No one, as yet, has invented a thermometer, gauge or app that measures how free (or happy) we are or are not. Actual prisons, with their solitary confinement cells, would be a good place to begin taking baseline measurements, and the hungry and disabled might also provide us a few key indicators about what freedom is. But inner freedom, which maybe sits at home in our easy chairs or walks down the street toward a liquor store while we whistle a tune, would be trickier to calculate.

Common sense tells us that the choices we make, consciously or not, entangle us in a chain of consequences that can liberate or maybe strangle us. Way leads on to way, not always to greener pastures. We choose to drink or smoke too much, marry this woman rather than that one, have children or not, attend this church or that one, take this job or none at all. These “choices,” some of them resulting from accident of birth, routinely result in outbursts of the second most favorite American F-word, the nasty one. This second most favorite American F-word seems to make it clear––along with the contempt, frustration and anger it communicates in no uncertain terms–– that there are a lot of Americans not enjoying their freedom as advertised.

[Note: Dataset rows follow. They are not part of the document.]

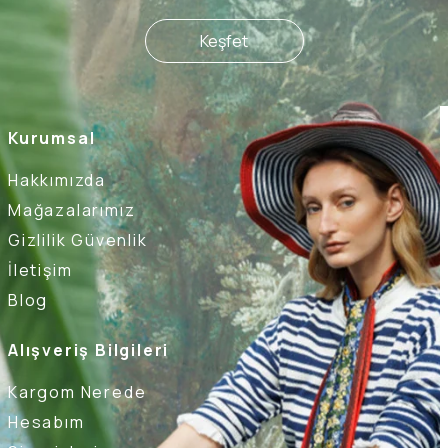
Keşfet
Kurumsal
Hakkımızda
Mağazalarımız
Gizlilik Güvenlik
İletişim
Blog
Alışveriş Bilgileri
Kargom Nerede
Hesabım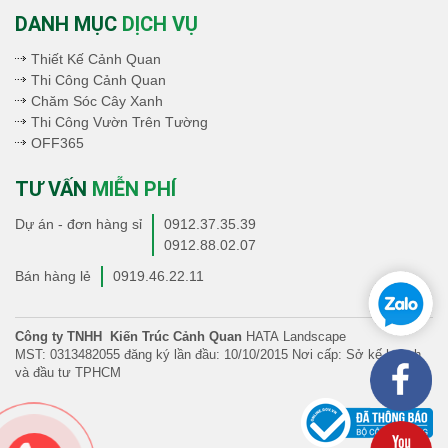
DANH MỤC
DỊCH VỤ
Thiết Kế Cảnh Quan
Thi Công Cảnh Quan
Chăm Sóc Cây Xanh
Thi Công Vườn Trên Tường
OFF365
TƯ VẤN
MIỄN PHÍ
Dự án - đơn hàng sỉ
0912.37.35.39
0912.88.02.07
Bán hàng lẻ
0919.46.22.11
Công ty TNHH Kiến Trúc Cảnh Quan
HATA Landscape
MST: 0313482055 đăng ký lần đầu: 10/10/2015 Nơi cấp: Sở kế hoạch
và đầu tư TPHCM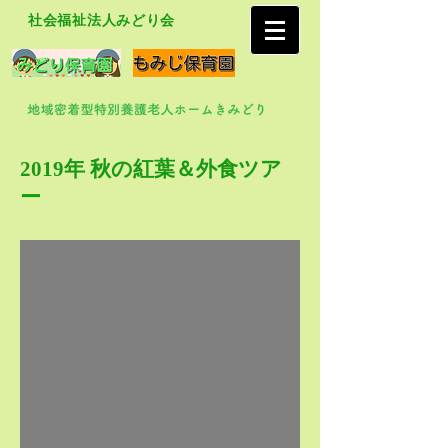
社会福祉法人みどり会
2019年 秋の紅葉＆外食ツア
ー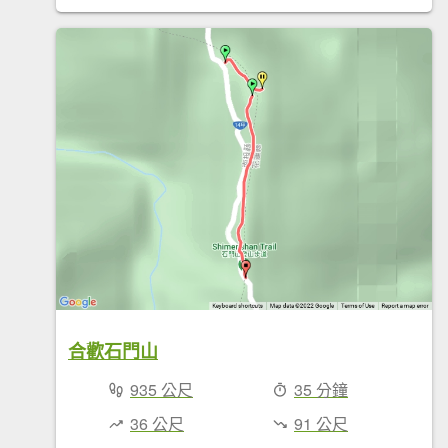
合歡石門山
935 公尺
35 分鐘
36 公尺
91 公尺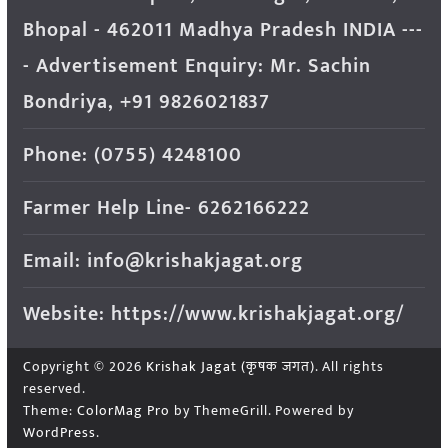
Bhopal - 462011 Madhya Pradesh INDIA ---
- Advertisement Enquiry: Mr. Sachin
Bondriya, +91 9826021837
Phone: (0755) 4248100
Farmer Help Line- 6262166222
Email: info@krishakjagat.org
Website: https://www.krishakjagat.org/
Copyright © 2026
Krishak Jagat (कृषक जगत)
. All rights
reserved.
Theme:
ColorMag Pro
by ThemeGrill. Powered by
WordPress
.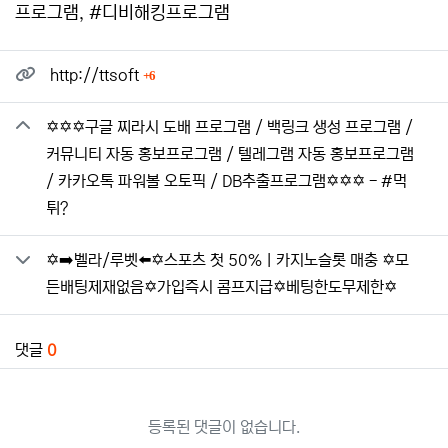
프로그램, #디비해킹프로그램
관련자료
회 연결
http://ttsoft
6
✡️✡️✡️구글 찌라시 도배 프로그램 / 백링크 생성 프로그램 /
커뮤니티 자동 홍보프로그램 / 텔레그램 자동 홍보프로그램
/ 카카오톡 파워볼 오토픽 / DB추출프로그램✡️✡️✡️ - #먹
튀?
✡️➡️벨라/루벳⬅️✡️스포츠 첫 50%ㅣ카지노슬롯 매충 ✡️모
든배팅제재없음✡️가입즉시 콤프지급✡️베팅한도무제한✡️
댓글
0
등록된 댓글이 없습니다.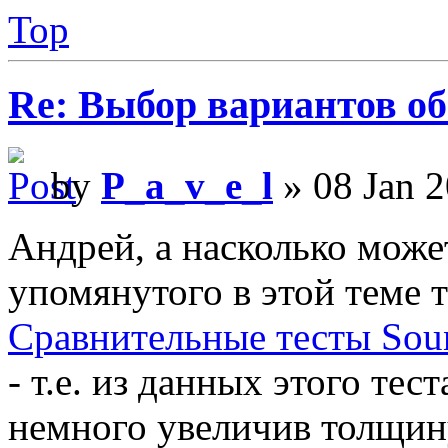
Top
Re: Выбор вариантов о
by
P_a_v_e_l
» 08 Jan 2
Андрей, а насколько може
упомянутого в этой теме т
Сравнительные тесты Sou
- т.е. из данных этого тес
немного увеличив толщин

Why is it that so many Americans so frequently use both F-words––with connotations so antithetically positive and negative––in the same conversation? If the “freedom” word is routinely used as a way to unify and inspire us as a people, the nasty F-word is a weapon by which we express frustration, contempt, and even hatred for each other. Though women especially know how this word’s weaponry is linked to sex, we seem screwed up about a lot of things when we use the nasty F-word.

Do we use the nasty F-word because we feel betrayed by the promises the freedom word offers, especially when the gap between the haves and have-nots is so obvious? Though the rich and powerful in some ways may be the most restricted among us, they are also inclined to use the freedom word as a way of putting down those who don’t enjoy the privileges they suffer from. While researchers in the health sciences are finding that some rich folk are suffering from a new disease being referred to as “affluenza,” this affliction doesn’t prevent those passionate about the virtues of wealth from dismissing the poor and destitute as complainers when those in the underclasses talk freely about the constraints they face. Freedom, when its meaning is perpetually on the loose, goes into hiding in those experiencing the realities of joblessness, unattractiveness, disability, old age, poverty, and bad luck. In a climate of opinion requiring us to be free while denying us the means to achieve a reasonably comfortable life style, the other F-word, and the nasty behaviors that follow from it, has its say.

In the old days our moms would wash our mouths out with soap when we didn’t watch our language. But modern moms aren’t as free to do that these days. So when we have the urge to use either of the F-words, I think we’d be better off biting our tongues on our way to second thoughts.